In her outline of the mother’s financial circumstances Ms Munk says she used her long service leave during the course of the proceedings. She is on leave without pay until the end of the next school term. The father, on the other hand, is a ‘two income family’. Her income presently is said to be from the capital remaining from the sale of her home at H for $565,000 and subject to a mortgage of $120,000. She had received a bill from her former solicitor, Mr Miller, amounting to $235,000 which she had paid in part from the sale proceeds and she has paid $135,000 into Court, apparently pending the outcome in the Supreme Court of a dispute with Mr Miller over his costs. Having paid legal costs, including costs rendered by her present solicitors, and met her costs of travel and accommodation and living expenses, $5,000 remains. She has a couple of thousand dollars worth of shares. As for her debts, it is said there is a claim against her by the Department of Education for overpayment of salary. Also, she lives alone in rented accommodation, although she spends some time with her father, and she owes $6,000 in rent which she is hoping to negotiate.
In his reply Mr O’Dowd accurately observed that the children were in the mother’s care until June and she was then said to be living with her father on his property, so it was difficult to see how this level of rent debt had been incurred. Ms Munk met this with the information that the mother was at her father’s home but she has another residence for locating animals because there is a problem with them being at her father’s and she also has the other residence for storage of household goods. In his response to information about the mother’s financial circumstances, the father says she has put money towards an appeal from the orders and that has involved the payment of $10,000 for transcript of the proceedings, he maintains they both have identical professional qualifications as teachers, he had paid a proper level of child support when the children were with their mother, and he has not received any child support since they have been in his care.
In conclusion, Ms Munk submits that each parent should pay their own costs.

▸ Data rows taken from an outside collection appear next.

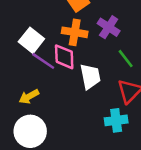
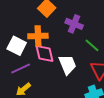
orange cross: (75, 32) -> (38, 36), moved
purple line: (43, 61) -> (21, 69), moved, turned -48

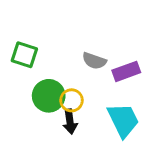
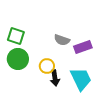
green circle: (49, 96) -> (18, 59), moved
black arrow: (70, 122) -> (55, 78), moved

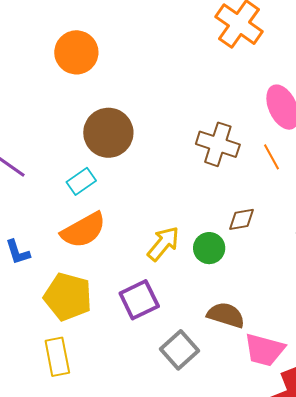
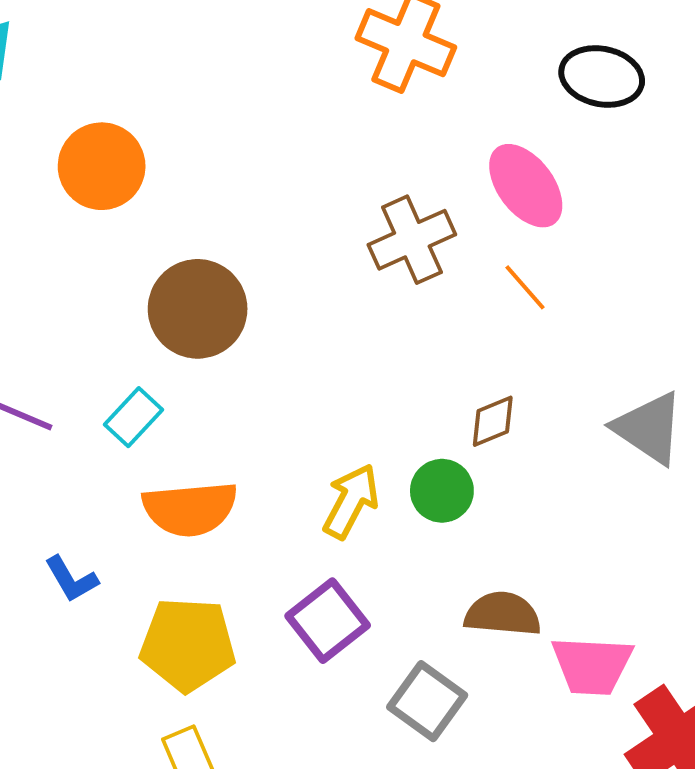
brown cross: (218, 144) -> (412, 240), moved, turned -30
cyan rectangle: (81, 181) -> (134, 417), moved
orange semicircle: (83, 230) -> (190, 509), turned 36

As for the costs claimed by the ICL, while there was assistance to the Court from the ICL through public funding, the mother’s financial circumstances are modest and an order for payment of costs either to the father or to the Legal Aid Commission would cause her hardship. Finally, it is said the mother had always been motivated to protect the children and her application for residence had been supported by the Department; however, she was bound to accept that the support of the Department for the mother’s application for residence at the end of the hearing was conditional, as noted in the judgment.
Discussion
This case saw a number of interlocutory applications and appearances before the final hearing which occupied many days. In the course of the proceedings a vast bulk of document were produced to the Court on subpoena and inspected, evidence was sought from and given by a Court appointed expert, not only was there an ICL appointed but the Department of Community Services intervened, and evidence was forthcoming from many witnesses to supplement the evidence from the parents. There can be no doubting the gravity of the issues that required adjudication. At the end of the day the father was successful in his quest for residence of the children and he was successful on the key issues underpinning that determination. He was successful in the face of the case mounted by the mother, which is fully discussed in the judgment delivered 25 May and since it forms part of the record it needs no elaboration here. Suffice to say there were opportunities along the way for the merit of the mother’s case to be assessed and re-evaluated, not just as a result of the information to be found in the documents brought to Court under subpoena from various directions but also from the time Dr R’s report became available. It was a case she maintained through to the final submissions of her counsel and it was a case the father remained obligated to meet at all times. His obligation to meet it right to the end, along with his eventual success, all lead to the view – prima facie at least - that here are circumstances justifying an order departing from the general position expressed in s 117(1) that each party is to bear their own costs.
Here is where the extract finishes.